> **TASK PROMPT**
Leave out the pictures and print the rest of the entries exactly as they stand.

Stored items
■ ■ ■ ■
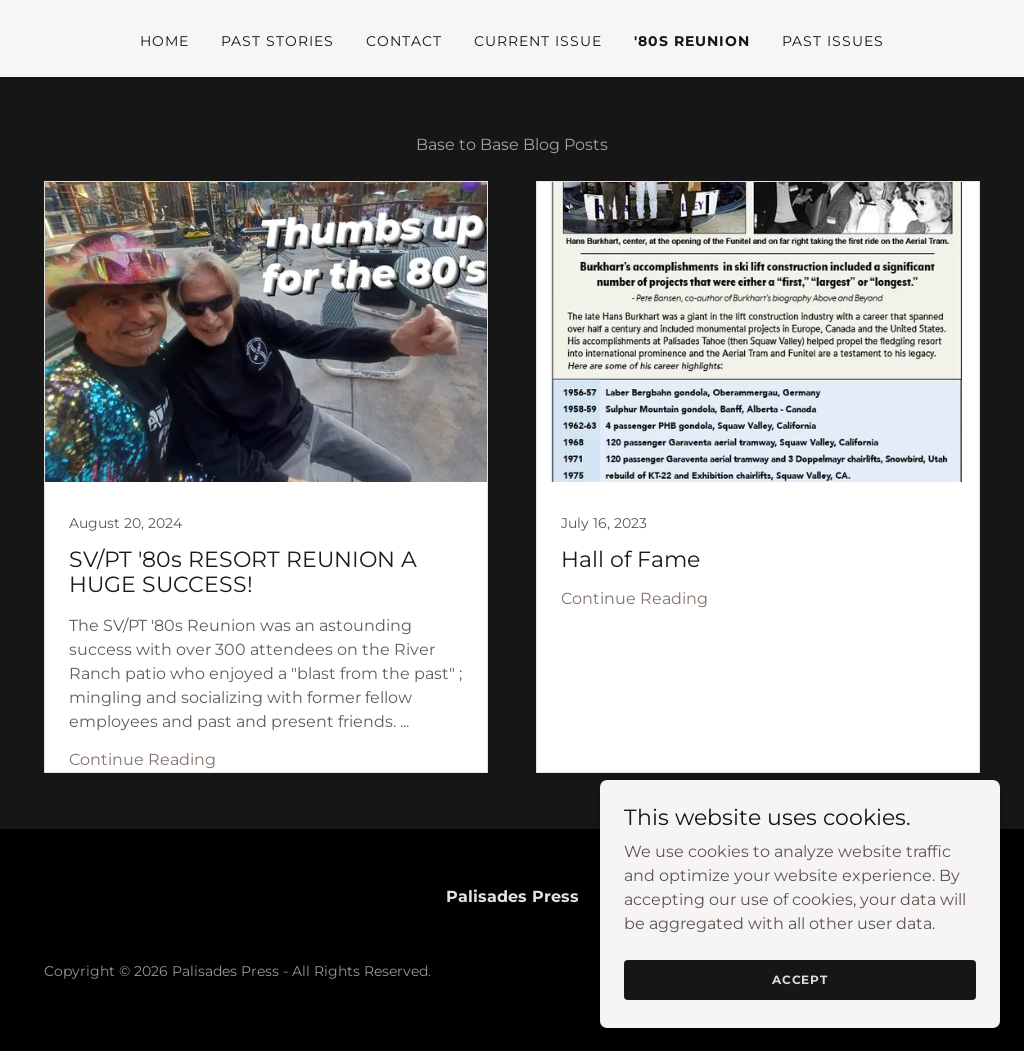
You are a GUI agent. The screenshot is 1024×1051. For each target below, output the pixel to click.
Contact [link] (404, 41)
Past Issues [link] (833, 41)
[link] (266, 477)
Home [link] (164, 41)
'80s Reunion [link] (692, 41)
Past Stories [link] (277, 41)
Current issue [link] (538, 41)
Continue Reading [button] (142, 759)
■ ■ ■ ■
> **EXPECTED ANSWER**
You are a GUI agent. The screenshot is 1024×1051. For each target below, output the pixel to click.
Contact [link] (404, 41)
Past Issues [link] (833, 41)
[link] (266, 477)
Home [link] (164, 41)
'80s Reunion [link] (692, 41)
Past Stories [link] (277, 41)
Current issue [link] (538, 41)
Continue Reading [button] (142, 759)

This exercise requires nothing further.